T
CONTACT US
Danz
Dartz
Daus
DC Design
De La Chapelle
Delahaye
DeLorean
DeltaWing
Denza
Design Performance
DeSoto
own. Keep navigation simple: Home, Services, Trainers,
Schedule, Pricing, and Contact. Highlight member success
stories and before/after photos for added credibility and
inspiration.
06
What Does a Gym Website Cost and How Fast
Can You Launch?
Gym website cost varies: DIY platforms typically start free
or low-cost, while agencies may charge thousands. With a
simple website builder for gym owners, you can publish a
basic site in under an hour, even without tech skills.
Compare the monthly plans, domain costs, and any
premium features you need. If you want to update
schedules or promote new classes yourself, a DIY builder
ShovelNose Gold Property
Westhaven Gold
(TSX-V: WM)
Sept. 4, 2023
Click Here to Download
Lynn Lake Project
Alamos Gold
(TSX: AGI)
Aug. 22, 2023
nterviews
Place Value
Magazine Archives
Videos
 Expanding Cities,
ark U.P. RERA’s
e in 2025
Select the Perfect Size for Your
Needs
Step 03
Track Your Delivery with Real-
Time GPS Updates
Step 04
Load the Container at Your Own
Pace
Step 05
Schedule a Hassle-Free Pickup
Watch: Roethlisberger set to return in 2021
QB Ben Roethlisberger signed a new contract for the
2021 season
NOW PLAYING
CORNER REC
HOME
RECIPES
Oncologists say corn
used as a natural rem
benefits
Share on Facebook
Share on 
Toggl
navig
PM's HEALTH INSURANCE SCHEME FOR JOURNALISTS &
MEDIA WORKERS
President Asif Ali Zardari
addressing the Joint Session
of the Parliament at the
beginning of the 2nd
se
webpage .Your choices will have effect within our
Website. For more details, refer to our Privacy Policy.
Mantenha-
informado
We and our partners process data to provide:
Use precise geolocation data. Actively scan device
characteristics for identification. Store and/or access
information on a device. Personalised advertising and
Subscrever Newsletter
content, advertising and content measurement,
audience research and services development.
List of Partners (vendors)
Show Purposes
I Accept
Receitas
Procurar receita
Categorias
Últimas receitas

┄┄┄┄┄┄┄┄┄┄┄┄┄┄┄┄┄┄┄┄

=== The task ===
Transcribe the records above exactly, but only from the line that contains "audience research and services development." through their final line, inclusive.

=== Written answer ===
audience research and services development.
List of Partners (vendors)
Show Purposes
I Accept
Receitas
Procurar receita
Categorias
Últimas receitas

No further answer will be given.